Dragons, a curse and a war. A review for The Dragon’s Curse by Victoria Zagar

The Dragon's Curse Book Cover The Dragon's Curse
Victoria Zagar
fantasy
Less Than Three Press
June 3, 2015
Netgalley

War is brewing between the Greenlands and the Summer Kingdom, despite the efforts of Lord Aidan and Prince Varion, who have been meeting in secret in an attempt to maintain peace. When war proves inevitable, Aidan offers Varion asylum, loathe to see the man he's come to care about become his enemy.

But Varion refuses, sacrificing safety and his own desires to stay in the Summer Kingdom in order to protect his little brother from their ruthless father. The two men instead declare a blood oath to always protect each other, an oath that will see them through war, transformation, and a deadly curse…

You all know I love a good fantasy story, especially involving dragon’s. So I was pretty excited to read this story. The premise sounded pretty darn good, but the reality was a little short. Though the story started off with great promise, it became a short story with too many things to tell and not enough pages.

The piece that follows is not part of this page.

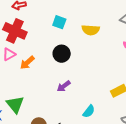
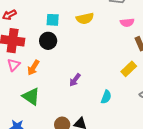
black circle: (62, 54) -> (48, 41), moved
green triangle: (15, 104) -> (31, 96), moved

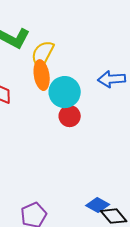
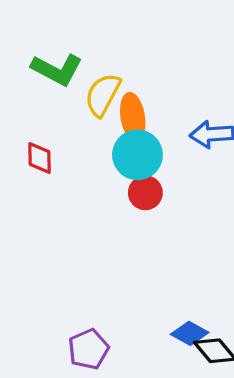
orange ellipse: (42, 75) -> (133, 117), moved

Along with the greatest curse of all: the story reads like it’s told around a campfire and not experienced by readers.

The Dragon’s Curse is an enemies to lovers story with Varion and Aidan on the opposite side of the scale. Varion with his cruel father, airhead nobles and sociopath brother in one kingdom. Aidan with his family that just about all suffer from unrequited love in the other. They meet in secret to help ensure peace, but to no end. They are all bound by duty and a war is brewing along with the story of the Dragon people who are bound by a curse.

As I mentioned, the plot shows great promise, but after the first chapter it falls short. The plot itself is – while not original – quite interesting and could have been a really good story, but it’s told rather than experienced and lacks depth. Things move ridiculously fast, even for some things that just can’t just develop that fast (suddenly there s talk of an uprising?).

Because much of the story is told, we quickly get the lay of the land with little to know world building. There are only snippets of history here and there and there is a whole interesting species out there that don’t really see – outside of a prisoner – but they are basically what the war is about.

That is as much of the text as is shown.